Apparently, the buzzword at Cannes for Oliver Laxe’s Mimosas was “Sufi western.” That gives some small idea of what to expect in the film, but, like Jonathan Rosenbaum’s dubbing of Jim Jarmusch’s Dead Man as an “acid western,” it risks trivializing the film’s merits with unnecessary exoticism. Mimosas doesn’t aspire to psychedelic or visionary immersion; rather, its subdued dramaturgy, strokes of absurdity, and subtle thematic development contribute to an experiment in contemplative cinema.

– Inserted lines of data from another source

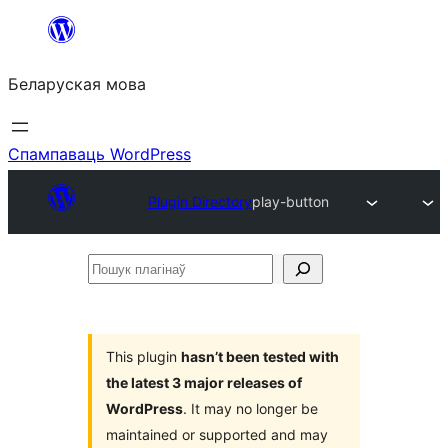
Перайсці
да
Беларуская мова
змесціва
Спампаваць WordPress
Plugin Directory
play-button
Пошук
плагінаў
This plugin
hasn’t been tested with
the latest 3 major releases of
WordPress
. It may no longer be
maintained or supported and may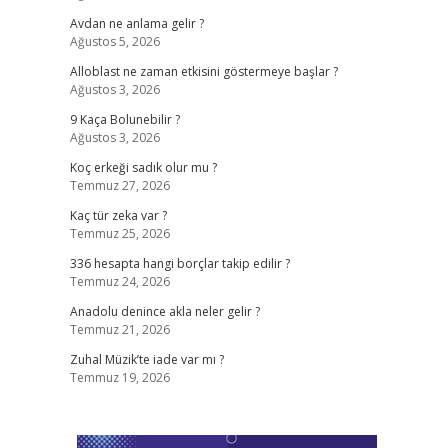
Avdan ne anlama gelir ?
Ağustos 5, 2026
Alloblast ne zaman etkisini göstermeye başlar ?
Ağustos 3, 2026
9 Kaça Bolunebilir ?
Ağustos 3, 2026
Koç erkeği sadık olur mu ?
Temmuz 27, 2026
Kaç tür zeka var ?
Temmuz 25, 2026
336 hesapta hangi borçlar takip edilir ?
Temmuz 24, 2026
Anadolu denince akla neler gelir ?
Temmuz 21, 2026
Zuhal Müzik’te iade var mı ?
Temmuz 19, 2026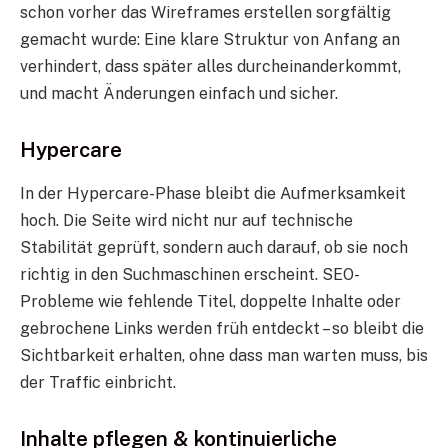
schon vorher das Wireframes erstellen sorgfältig
gemacht wurde: Eine klare Struktur von Anfang an
verhindert, dass später alles durcheinanderkommt,
und macht Änderungen einfach und sicher.
Hypercare
In der Hypercare-Phase bleibt die Aufmerksamkeit
hoch. Die Seite wird nicht nur auf technische
Stabilität geprüft, sondern auch darauf, ob sie noch
richtig in den Suchmaschinen erscheint. SEO-
Probleme wie fehlende Titel, doppelte Inhalte oder
gebrochene Links werden früh entdeckt – so bleibt die
Sichtbarkeit erhalten, ohne dass man warten muss, bis
der Traffic einbricht.
Inhalte pflegen & kontinuierliche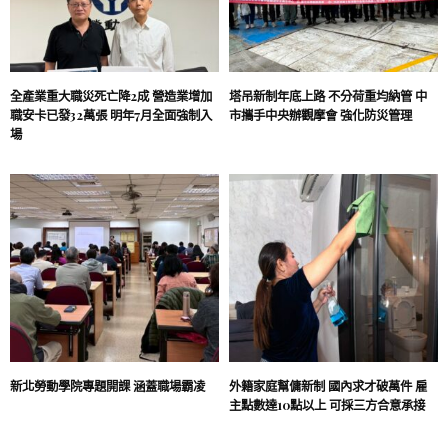
全產業重大職災死亡降2成 營造業增加
塔吊新制年底上路 不分荷重均納管 中
職安卡已發32萬張 明年7月全面強制入
市攜手中央辦觀摩會 強化防災管理
場
新北勞動學院專題開課 涵蓋職場霸凌
外籍家庭幫傭新制 國內求才破萬件 雇
主點數達10點以上 可採三方合意承接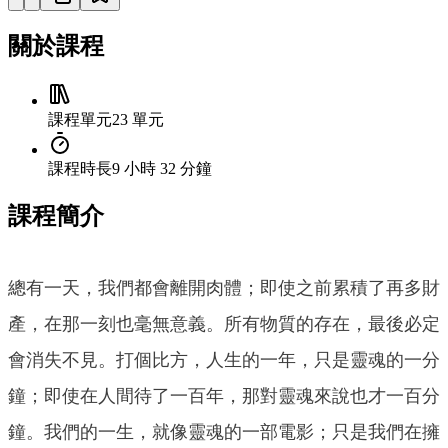
關於課程
課程單元
23 單元
課程時長
9 小時 32 分鐘
課程簡介
總有一天，我們都會離開肉體；即使之前累積了再多財
產，在那一刻也毫無意義。所有物質的存在，最後必定
會消失不見。打個比方，人生的一年，只是靈魂的一分
鐘；即使在人間待了一百年，那對靈魂來說也才一百分
鐘。我們的一生，就像靈魂的一部電影；只是我們在擁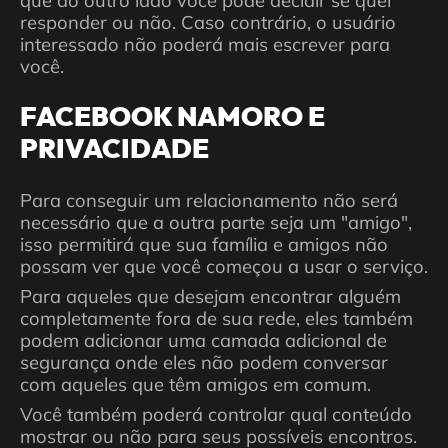
que do outro lado você pode decidir se quer
responder ou não. Caso contrário, o usuário
interessado não poderá mais escrever para
você.
FACEBOOK NAMORO E
PRIVACIDADE
Para conseguir um relacionamento não será
necessário que a outra parte seja um "amigo",
isso permitirá que sua família e amigos não
possam ver que você começou a usar o serviço.
Para aqueles que desejam encontrar alguém
completamente fora de sua rede, eles também
podem adicionar uma camada adicional de
segurança onde eles não podem conversar
com aqueles que têm amigos em comum.
Você também poderá controlar qual conteúdo
mostrar ou não para seus possíveis encontros.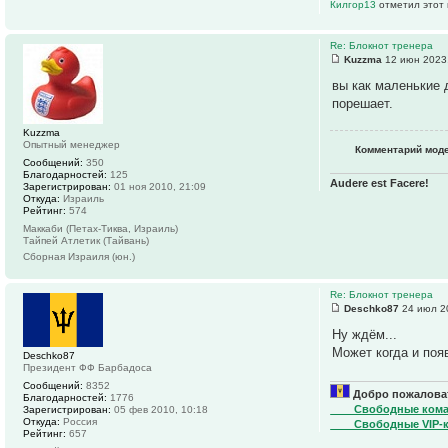
Килгор13
отметил этот 
Re: Блокнот тренера
Kuzzma
12 июн 2023,
вы как маленькие 
порешает.
Kuzzma
Опытный менеджер
Комментарий мод
Сообщений:
350
Благодарностей:
125
Audere est Facere!
Зарегистрирован:
01 ноя 2010, 21:09
Откуда:
Израиль
Рейтинг:
574
Маккаби (Петах-Тиква, Израиль)
Тайпей Атлетик (Тайвань)
Сборная Израиля (юн.)
Re: Блокнот тренера
Deschko87
24 июл 2
Ну ждём...
Может когда и появ
Deschko87
Президент ФФ Барбадоса
Сообщений:
8352
Добро пожаловат
Благодарностей:
1776
____Свободные ком
Зарегистрирован:
05 фев 2010, 10:18
Откуда:
Россия
____Свободные VIP-
Рейтинг:
657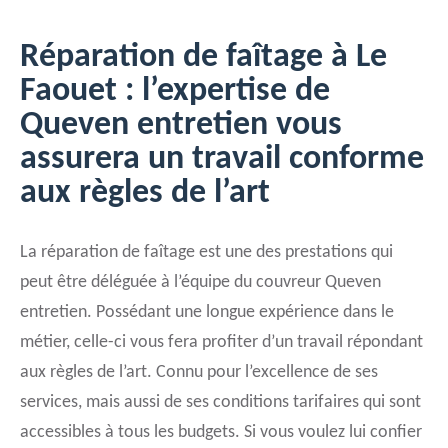
Réparation de faîtage à Le
Faouet : l’expertise de
Queven entretien vous
assurera un travail conforme
aux règles de l’art
La réparation de faîtage est une des prestations qui
peut être déléguée à l’équipe du couvreur Queven
entretien. Possédant une longue expérience dans le
métier, celle-ci vous fera profiter d’un travail répondant
aux règles de l’art. Connu pour l’excellence de ses
services, mais aussi de ses conditions tarifaires qui sont
accessibles à tous les budgets. Si vous voulez lui confier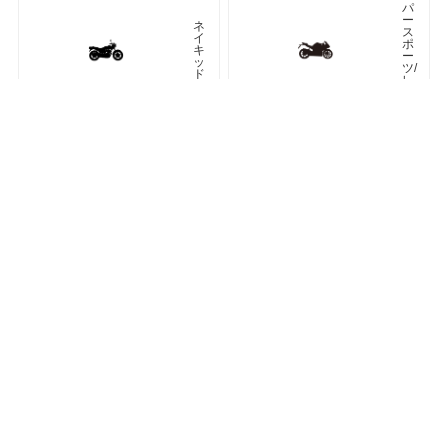
パ
ー
ネ
ス
イ
ポ
キ
ー
ッ
ツ/
ド
レ
プ
リ
カ
車種検索
キーワード検索
ページトップ
ア
ツ
メ
ア
リ
ラ
カ
ー
ン
オフロード
アドベンチャー
ク
ラ
シ
ネオクラシック
ッ
ク
ス
ト
リ
ー
ト
カフェレーサー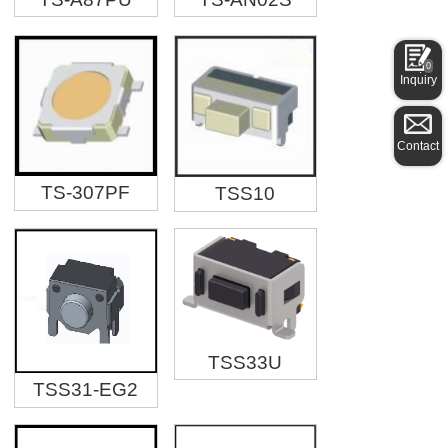
0
Inquiry
Contact
TS-307PF
TSS10
TSS33U
TSS31-EG2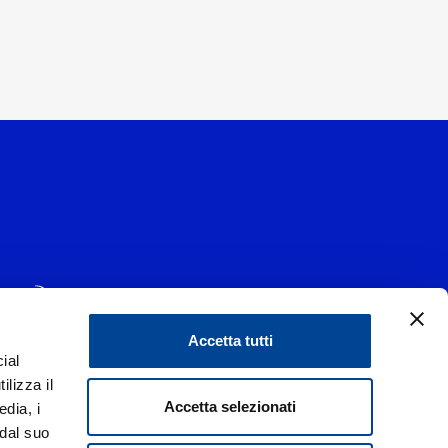
Accetta tutti
ial
1 - 20139 Milano
ilizza il
data 29/06/1977
|
Accetta selezionati
edia, i
 dal suo
liorare i rapporti con tutti gli stakeholders,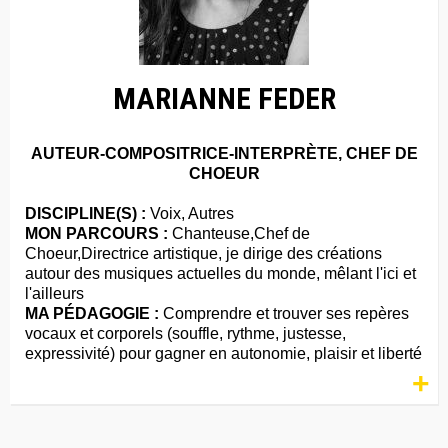
MARIANNE FEDER
AUTEUR-COMPOSITRICE-INTERPRÈTE, CHEF DE
CHOEUR
DISCIPLINE(S) :
Voix, Autres
MON PARCOURS :
Chanteuse,Chef de
Choeur,Directrice artistique, je dirige des créations
autour des musiques actuelles du monde, mêlant l'ici et
l'ailleurs
MA PÉDAGOGIE :
Comprendre et trouver ses repères
vocaux et corporels (souffle, rythme, justesse,
expressivité) pour gagner en autonomie, plaisir et liberté
+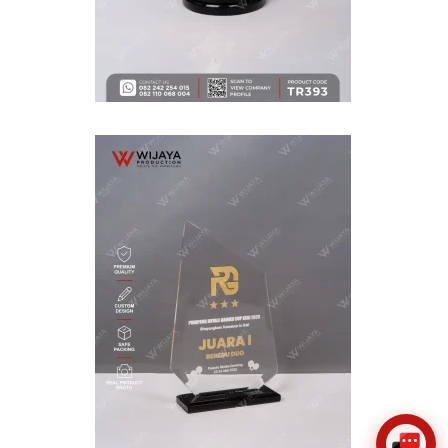
WIJAYA PRODUCTION
×
Create The Impression
😊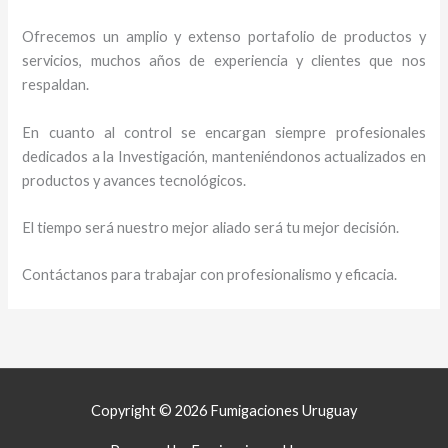
Ofrecemos un amplio y extenso portafolio de productos y
servicios, muchos años de experiencia y clientes que nos
respaldan.
En cuanto al control se encargan siempre profesionales
dedicados a la Investigación, manteniéndonos actualizados en
productos y avances tecnológicos.
El tiempo será nuestro mejor aliado será tu mejor decisión.
Contáctanos para trabajar con profesionalismo y eficacia.
Copyright © 2026 Fumigaciones Uruguay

Shot in Morocco’s Atlas mountains, the film stars Shakib Ben Omar, who also starred in Laxe’s first feature, You Are All Captains, as a holy fool sent via taxi to rescue a doomed caravan transporting a dead sheik to his home in the medieval town of Sijilmasa for burial. Questions of life, death, and faith are asked but not answered as the sojourners attempt to traverse the mountains with their macabre cargo.

Familiar arthouse tropes abound—anybody familiar with Herzog’s Aguirre, the Wrath of God and any number of Ford or Hawks quest westerns (The Searchers, Red River) should recognise all the characters and many of the motifs. But there is originality here nonetheless. The film poses questions of faith and fate—of who is guiding the narrative and where that narrative is headed—not didactically as such, but as gravitational forces that anchor the film’s movement and imbue its long silences with cosmic significance.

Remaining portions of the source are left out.